– Значит, мы не поедем, – сказал он, подводя итог нелегкому разговору.
Жан Филипп чувствовал себя побежденным ее аргументами, в особенности связанными с детьми, и не мог отрицать их справедливость. Ему не хотелось лгать ей. Он понимал, что они упускают хороший шанс, что те, кто приглашал его, надолго запомнят этот отказ, но не хотел расстраивать жену.

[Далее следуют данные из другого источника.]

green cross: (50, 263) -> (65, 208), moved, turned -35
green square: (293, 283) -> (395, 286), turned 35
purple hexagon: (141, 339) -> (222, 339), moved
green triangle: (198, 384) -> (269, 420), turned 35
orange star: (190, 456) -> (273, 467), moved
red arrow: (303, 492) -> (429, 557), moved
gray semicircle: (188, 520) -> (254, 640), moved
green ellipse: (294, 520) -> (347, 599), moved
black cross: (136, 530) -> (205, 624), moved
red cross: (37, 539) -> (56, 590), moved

Валерия, все еще сидевшая за компьютером, пожелала ему спокойной ночи, когда он отправился в постель. Она уже несколько дней не целовала его, а ночью превращалась в злобную фурию, готовую обвинить его в чем угодно. Никогда ранее Валерия так не вела себя, но сейчас чувствовала, что не только вся ее жизнь, но и их брак висят на волоске. Что случится, если они станут перетягивать канат каждый в свою сторону? Ничто в пекинском предложении не привлекало ее, но Жан Филипп отчаянно хотел получить эту работу. Она понимала, что между ними началась война, отравляющая их отношения. Они оба чувствовали, как построенный ими мир распадается на части. Из союзников и единомышленников они в один миг превратились во врагов, что абсолютно немыслимо в их прежней совместной жизни. И каково бы теперь ни было их решение, один из них обязательно проиграет, а то и вся семья окажется в проигрыше.

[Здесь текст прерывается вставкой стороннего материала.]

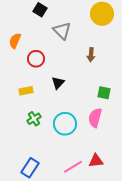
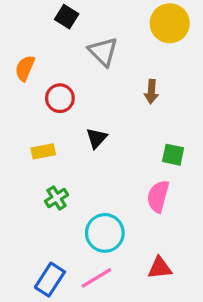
cyan circle: (65, 124) -> (105, 233), moved
pink line: (73, 167) -> (97, 278), moved

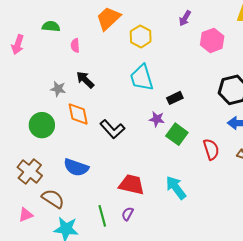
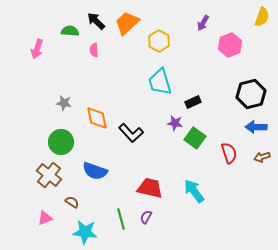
black arrow: (85, 80) -> (96, 21), moved
gray star: (58, 89) -> (64, 103), moved
green circle: (42, 125) -> (61, 142), moved
brown semicircle: (53, 199) -> (72, 202), size x0.6

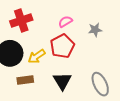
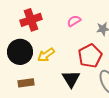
red pentagon: (62, 46) -> (90, 56), moved
brown rectangle: (25, 80) -> (26, 83), moved

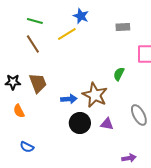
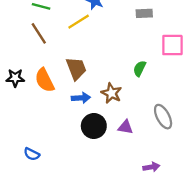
brown trapezoid: (38, 83) -> (76, 69), moved
brown star: (95, 95) -> (111, 93), size x0.7
orange semicircle: (19, 111) -> (45, 80), moved, size x1.5

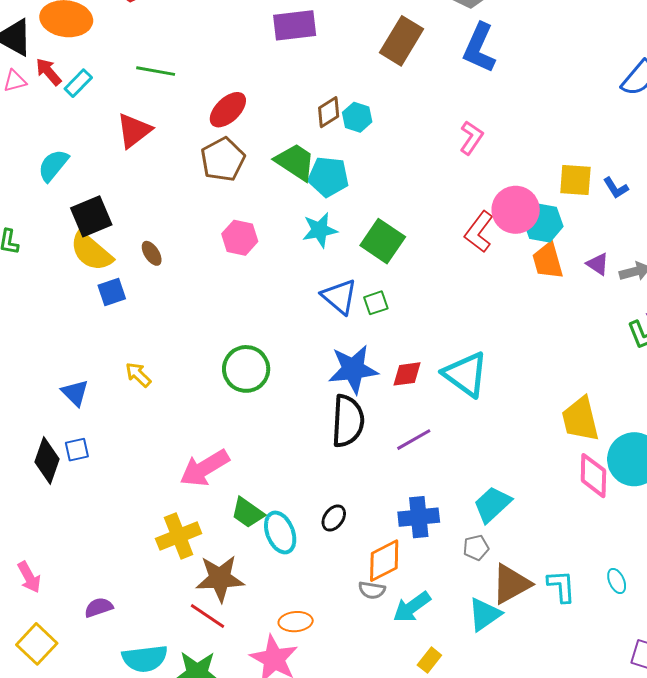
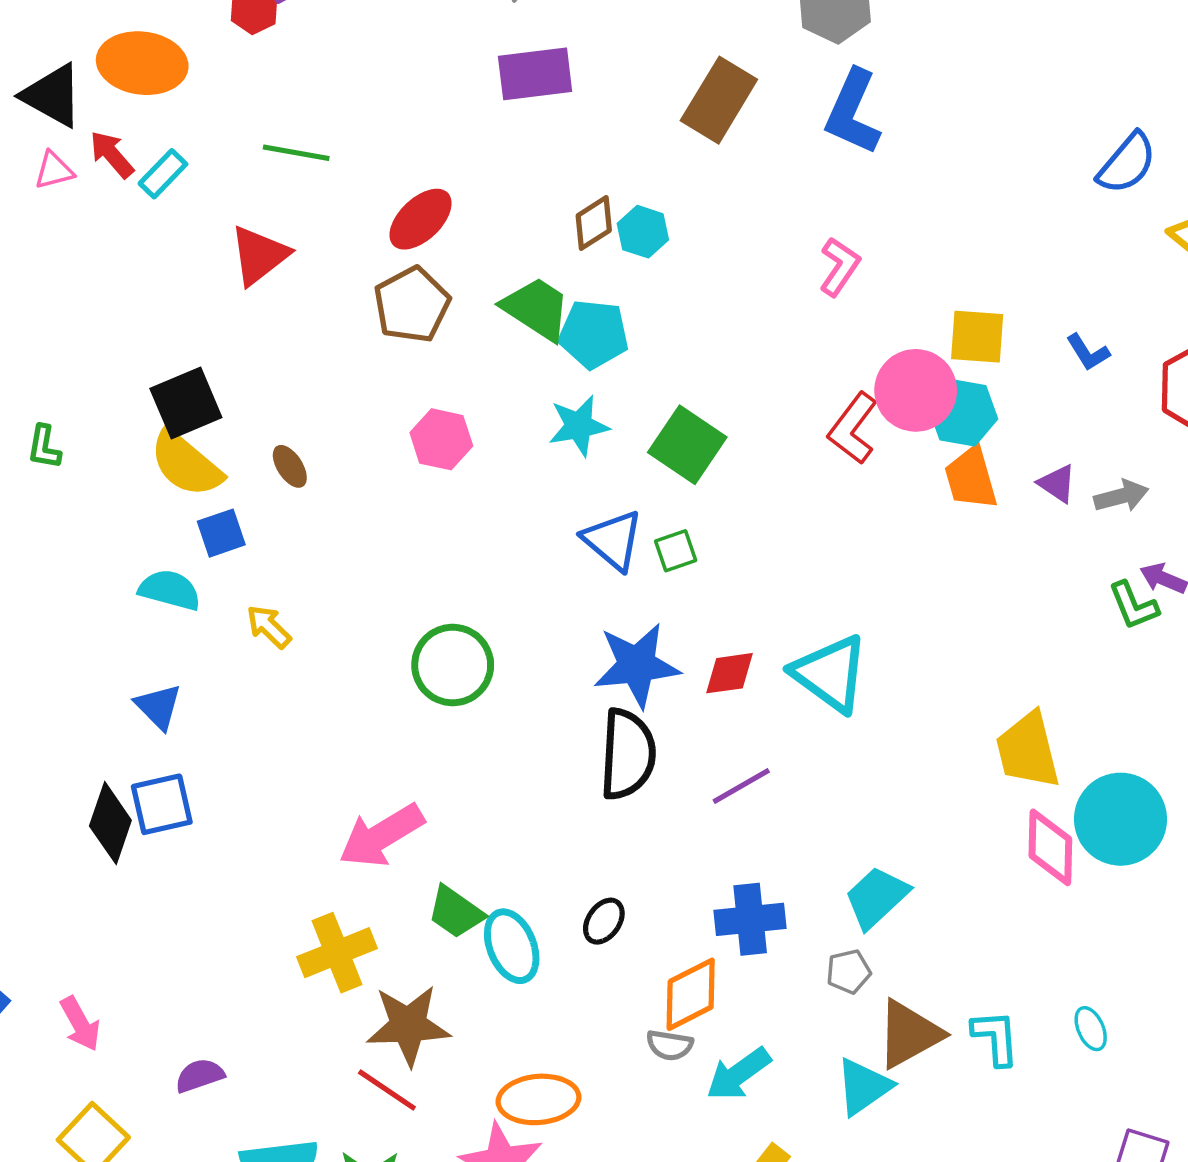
cyan semicircle: (53, 165) -> (170, 590), moved, turned 66
yellow square: (575, 180) -> (977, 337), moved
yellow arrow: (138, 375) -> (269, 627), moved
blue square: (77, 450) -> (162, 804), size x1.5
orange ellipse: (296, 622) -> (538, 1099), size x1.4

В пятницу после полудня, когда Шанталь поднималась на борт самолета, который должен был унести ее в Берлин, думать она могла только о предстоящей встрече с младшим сыном. Она везла его любимые деликатесы, два новых свитера, поскольку то, в чем она его раньше видела, выглядело ужасно, а также несколько книг, которые, как ей казалось, он был бы рад прочитать. Она даже захватила с собой набор инструментов, чтобы сын мог сделать у себя хотя бы небольшой ремонт. Шанталь всегда следила за всем в доме, и ее дети неизменно добродушно посмеивались над подобной чистоплотностью. Эрик был единственным, кто ценил это и любил, когда мать опекала его. Ей было крайне жаль, что художественное сообщество Берлина было куда более авангардным, чем в Париже, и профессионально Эрик ощущал себя счастливее именно там. Он чувствовал, что со своим искусством будет куда более нужным в Берлине, невольно лишая тем самым мать столь необходимого ей общения с ним.

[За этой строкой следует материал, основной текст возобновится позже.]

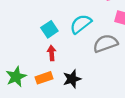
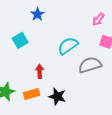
cyan square: (49, 29) -> (20, 40), moved
black star: (72, 79) -> (57, 96), turned 30

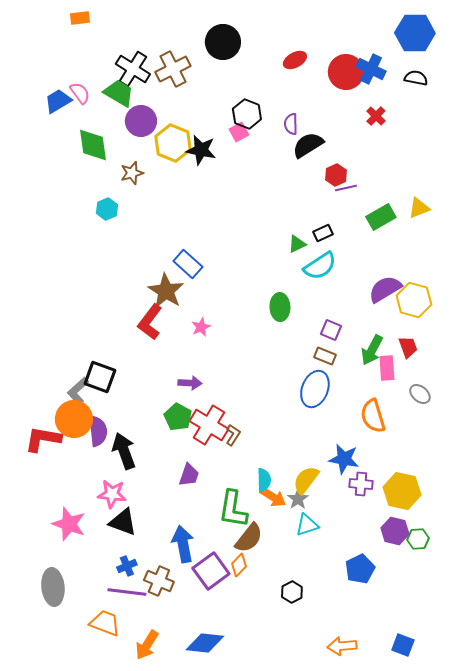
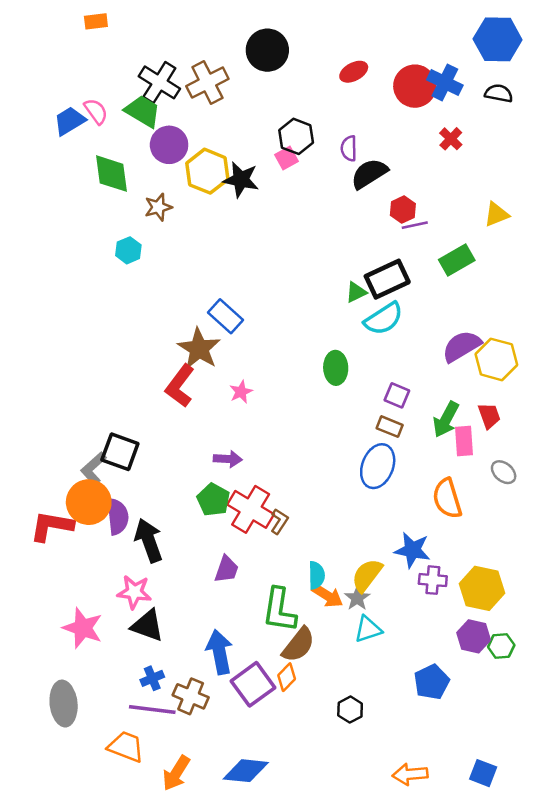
yellow triangle: (419, 208) -> (496, 214), moved
black rectangle: (323, 233) -> (387, 279), size x1.8

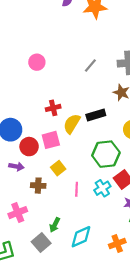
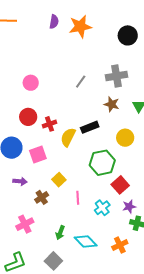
pink square: (51, 140) -> (38, 154), moved
red circle: (29, 147) -> (28, 117), moved
brown cross: (38, 186) -> (42, 197), turned -32
cyan cross: (102, 188) -> (102, 208), moved
cyan diamond: (81, 237) -> (86, 241), turned 75
gray square: (41, 242) -> (53, 261), moved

Отношения Шанталь с дочерью складывались не так хорошо, как с Эриком, поэтому Шарлотте нравилось жить в отдалении от матери на другой половине земного шара. А Поль просто влюбился в Штаты, когда еще учился в кинематографической школе при Университете Южной Калифорнии, и в тридцать один год выглядел куда более американцем, чем французом, прожив там тринадцать лет. И лишь любимый сын Эрик, нежный доверчивый парень, обожал ее общество. Им всегда было весело вместе. Когда умер отец Эрика, ему едва исполнилось три года, и она воспитывала его одна. Именно по нему она больше всего скучала, даже в свои двадцать шесть лет он оставался для нее ребенком.